The Perils of an Outrageous Minimum Wage
When are we going to learn?
On April Fool’s Day, fittingly enough, Seattle’s new $15 minimum wage law will go into effect. But you won’t have to wait until then to see the kind of disastrous impact this will have on the city’s economy. Already, The Washington Policy Center reports that Seattle restaurants are shuttering their doors in advance of the change. Making it in the restaurant business is already a tough challenge; shackle entrepreneurs with forced wage increases, and it gets that much harder.
Seattle Magazine reports that, though there is no sole reason for the closings, the wage hike is a “major factor.” Of course it is. Restaurants operate just like any other business, paying workers what the market dictates. When employment is high, workers in all sectors are able to demand better wages and better benefits. When unemployment is high, the power shifts back to the employers. That’s the way the free market works.

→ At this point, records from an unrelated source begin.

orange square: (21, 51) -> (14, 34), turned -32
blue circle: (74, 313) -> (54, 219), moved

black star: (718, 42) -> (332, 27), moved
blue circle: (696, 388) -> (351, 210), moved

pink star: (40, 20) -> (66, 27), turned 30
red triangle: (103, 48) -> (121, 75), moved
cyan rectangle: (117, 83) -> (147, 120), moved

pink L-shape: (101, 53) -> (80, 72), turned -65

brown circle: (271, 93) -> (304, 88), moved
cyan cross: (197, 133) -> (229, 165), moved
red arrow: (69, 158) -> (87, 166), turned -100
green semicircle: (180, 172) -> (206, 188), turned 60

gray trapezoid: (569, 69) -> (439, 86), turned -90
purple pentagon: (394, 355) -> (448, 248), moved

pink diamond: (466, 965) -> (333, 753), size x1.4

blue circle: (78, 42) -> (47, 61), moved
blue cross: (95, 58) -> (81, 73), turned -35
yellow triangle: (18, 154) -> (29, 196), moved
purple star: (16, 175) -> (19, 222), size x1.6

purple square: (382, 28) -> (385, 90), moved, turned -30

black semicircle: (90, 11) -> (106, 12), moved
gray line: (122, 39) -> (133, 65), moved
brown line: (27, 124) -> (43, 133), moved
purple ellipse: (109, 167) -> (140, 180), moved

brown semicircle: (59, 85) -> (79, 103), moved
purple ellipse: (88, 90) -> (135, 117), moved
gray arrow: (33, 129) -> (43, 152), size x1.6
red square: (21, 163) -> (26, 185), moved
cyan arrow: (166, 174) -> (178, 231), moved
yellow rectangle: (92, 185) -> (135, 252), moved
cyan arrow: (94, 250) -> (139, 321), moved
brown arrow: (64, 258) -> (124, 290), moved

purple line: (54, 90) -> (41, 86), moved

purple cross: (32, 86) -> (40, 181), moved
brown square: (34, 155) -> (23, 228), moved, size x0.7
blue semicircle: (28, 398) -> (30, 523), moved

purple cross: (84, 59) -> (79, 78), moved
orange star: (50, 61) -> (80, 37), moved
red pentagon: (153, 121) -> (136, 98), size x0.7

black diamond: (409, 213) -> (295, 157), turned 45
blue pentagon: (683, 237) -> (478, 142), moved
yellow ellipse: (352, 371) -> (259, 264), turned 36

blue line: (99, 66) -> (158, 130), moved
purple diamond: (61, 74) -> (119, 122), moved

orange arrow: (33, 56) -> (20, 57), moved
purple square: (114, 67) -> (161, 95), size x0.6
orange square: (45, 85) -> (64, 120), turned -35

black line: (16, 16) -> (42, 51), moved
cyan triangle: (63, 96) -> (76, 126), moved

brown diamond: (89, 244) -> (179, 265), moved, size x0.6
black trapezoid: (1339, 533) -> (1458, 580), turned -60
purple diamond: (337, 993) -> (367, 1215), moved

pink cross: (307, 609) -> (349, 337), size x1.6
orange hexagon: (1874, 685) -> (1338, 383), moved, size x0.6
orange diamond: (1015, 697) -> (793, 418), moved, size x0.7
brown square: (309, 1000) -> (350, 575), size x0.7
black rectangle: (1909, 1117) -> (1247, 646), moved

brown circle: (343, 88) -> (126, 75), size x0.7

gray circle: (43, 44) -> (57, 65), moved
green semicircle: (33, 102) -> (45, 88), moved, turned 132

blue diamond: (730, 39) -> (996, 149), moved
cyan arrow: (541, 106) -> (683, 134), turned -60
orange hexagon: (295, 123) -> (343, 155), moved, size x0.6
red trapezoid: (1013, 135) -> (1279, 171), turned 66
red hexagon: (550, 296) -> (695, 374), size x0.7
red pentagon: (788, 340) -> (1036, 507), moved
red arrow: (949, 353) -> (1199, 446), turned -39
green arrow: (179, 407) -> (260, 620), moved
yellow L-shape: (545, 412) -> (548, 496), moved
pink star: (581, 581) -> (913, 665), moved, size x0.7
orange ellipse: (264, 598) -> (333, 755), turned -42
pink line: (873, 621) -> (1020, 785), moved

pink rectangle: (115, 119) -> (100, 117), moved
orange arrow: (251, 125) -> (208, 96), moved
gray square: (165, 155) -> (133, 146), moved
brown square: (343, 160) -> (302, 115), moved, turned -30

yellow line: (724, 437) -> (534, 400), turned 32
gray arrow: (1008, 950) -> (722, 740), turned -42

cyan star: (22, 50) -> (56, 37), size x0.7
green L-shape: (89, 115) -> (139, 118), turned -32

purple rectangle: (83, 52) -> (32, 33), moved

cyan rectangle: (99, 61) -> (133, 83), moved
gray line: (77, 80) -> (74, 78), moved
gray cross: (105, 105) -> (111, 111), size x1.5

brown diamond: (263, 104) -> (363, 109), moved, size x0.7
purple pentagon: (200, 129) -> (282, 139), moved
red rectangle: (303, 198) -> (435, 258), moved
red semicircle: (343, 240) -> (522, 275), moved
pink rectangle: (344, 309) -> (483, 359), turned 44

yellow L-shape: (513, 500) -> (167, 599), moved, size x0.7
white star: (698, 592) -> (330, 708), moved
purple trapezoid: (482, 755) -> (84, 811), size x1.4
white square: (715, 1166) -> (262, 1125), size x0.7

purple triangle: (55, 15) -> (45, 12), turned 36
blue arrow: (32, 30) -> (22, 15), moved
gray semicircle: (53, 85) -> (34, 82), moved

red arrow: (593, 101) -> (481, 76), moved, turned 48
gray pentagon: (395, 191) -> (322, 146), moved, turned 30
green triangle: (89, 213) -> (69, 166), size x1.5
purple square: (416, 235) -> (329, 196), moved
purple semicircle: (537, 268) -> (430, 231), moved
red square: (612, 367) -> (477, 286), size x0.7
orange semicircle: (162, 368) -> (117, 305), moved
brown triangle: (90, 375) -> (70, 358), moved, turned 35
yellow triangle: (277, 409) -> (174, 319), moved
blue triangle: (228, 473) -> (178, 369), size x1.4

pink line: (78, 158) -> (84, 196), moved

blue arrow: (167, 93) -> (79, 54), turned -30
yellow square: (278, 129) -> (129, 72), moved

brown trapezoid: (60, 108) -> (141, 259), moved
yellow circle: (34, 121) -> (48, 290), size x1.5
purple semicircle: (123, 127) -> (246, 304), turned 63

Unfortunately, democracy means you don’t need to know the first thing about economics when you pull the lever. Why $15 an hour? By what formula did Seattle residents come up with that figure? Why not $25? Why not $100? Wouldn’t it be great if even entry-level, high-school workers could make $100 an hour? Everyone would be rich! It would be a grand utopia!
Of course, you’d pay $100 for a decent burger and your taxes would go through the roof, but let’s not talk about that. We can surely find someone to tax. Smokers…people who don’t properly separate their plastics from their paper…people who take long showers.
Having a minimum wage is meant to keep businesses from exploiting workers, but we must be reasonable in its implementation. The more hands-off the government is when it comes to the free market, the better. Liberals think somehow that this money just comes out of nowhere. Or they buy into sneaky statistics that say this business or that business will only have to raise their prices by a quarter to cover the cost. They have this vision of fat-cat CEOs rolling in money while laborers live in filth.
But the vast majority of small business owners are not rolling in dough by any means. They are struggling to get by while putting in 80-100 hours a week to make their dream become a reality. Isn’t that the American way? Follow your passion, work hard, and see the fruits of your labor? Why do liberals think the American dream is to start at the bottom, stay at the bottom, and drive a Mercedes to McDonalds every morning?
Planned economies have come and gone, but America’s unique free market has survived. Not everyone gets rich, but everyone has an opportunity. Anti-capitalists have been insisting for years that the American dream is dead. Thanks to their efforts, they may soon be right.